»»

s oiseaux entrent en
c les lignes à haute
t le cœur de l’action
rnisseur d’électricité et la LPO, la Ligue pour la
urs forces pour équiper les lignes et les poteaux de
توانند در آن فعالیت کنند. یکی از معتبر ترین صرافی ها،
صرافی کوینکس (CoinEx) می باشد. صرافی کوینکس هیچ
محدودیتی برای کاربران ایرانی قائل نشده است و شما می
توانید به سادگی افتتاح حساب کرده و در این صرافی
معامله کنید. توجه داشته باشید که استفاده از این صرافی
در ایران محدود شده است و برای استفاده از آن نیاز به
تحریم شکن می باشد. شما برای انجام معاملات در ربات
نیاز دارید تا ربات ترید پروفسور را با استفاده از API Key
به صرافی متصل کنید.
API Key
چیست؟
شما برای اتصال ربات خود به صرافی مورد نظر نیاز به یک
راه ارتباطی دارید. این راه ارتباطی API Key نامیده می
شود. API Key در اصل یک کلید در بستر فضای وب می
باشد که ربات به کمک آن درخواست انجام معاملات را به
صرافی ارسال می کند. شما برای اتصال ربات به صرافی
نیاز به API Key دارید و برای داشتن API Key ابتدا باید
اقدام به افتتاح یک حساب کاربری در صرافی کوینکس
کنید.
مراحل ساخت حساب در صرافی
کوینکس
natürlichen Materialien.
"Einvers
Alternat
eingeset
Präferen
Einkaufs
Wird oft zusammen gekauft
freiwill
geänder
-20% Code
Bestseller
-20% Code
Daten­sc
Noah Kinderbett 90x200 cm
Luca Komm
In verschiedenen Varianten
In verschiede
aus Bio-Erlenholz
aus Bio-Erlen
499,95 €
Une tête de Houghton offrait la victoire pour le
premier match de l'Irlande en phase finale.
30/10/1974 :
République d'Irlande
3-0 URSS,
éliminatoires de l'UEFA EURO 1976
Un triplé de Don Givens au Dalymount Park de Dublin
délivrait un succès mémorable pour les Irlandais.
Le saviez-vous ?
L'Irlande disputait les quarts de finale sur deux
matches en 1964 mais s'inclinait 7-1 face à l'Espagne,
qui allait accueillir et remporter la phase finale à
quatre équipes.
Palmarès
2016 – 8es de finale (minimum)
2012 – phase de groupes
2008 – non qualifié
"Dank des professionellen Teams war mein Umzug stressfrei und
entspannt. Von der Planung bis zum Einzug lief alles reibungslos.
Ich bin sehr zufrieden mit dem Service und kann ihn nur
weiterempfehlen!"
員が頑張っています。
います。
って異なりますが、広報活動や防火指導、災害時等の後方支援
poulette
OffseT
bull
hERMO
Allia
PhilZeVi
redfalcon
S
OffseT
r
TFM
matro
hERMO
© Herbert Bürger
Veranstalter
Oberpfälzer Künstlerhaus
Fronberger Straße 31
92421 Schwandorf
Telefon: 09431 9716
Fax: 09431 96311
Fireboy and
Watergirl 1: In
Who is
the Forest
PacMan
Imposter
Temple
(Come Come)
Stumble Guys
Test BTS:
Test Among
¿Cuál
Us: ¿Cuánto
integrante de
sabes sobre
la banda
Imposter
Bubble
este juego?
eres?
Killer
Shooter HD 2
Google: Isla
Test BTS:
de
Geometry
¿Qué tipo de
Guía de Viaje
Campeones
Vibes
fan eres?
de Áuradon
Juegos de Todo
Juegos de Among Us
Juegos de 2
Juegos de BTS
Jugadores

««

### Task requirements:
The expected answer is a copy of each line in the records that holds the word "معاملات".

### Output of the exercise:
تحریم شکن می باشد. شما برای انجام معاملات در ربات
باشد که ربات به کمک آن درخواست انجام معاملات را به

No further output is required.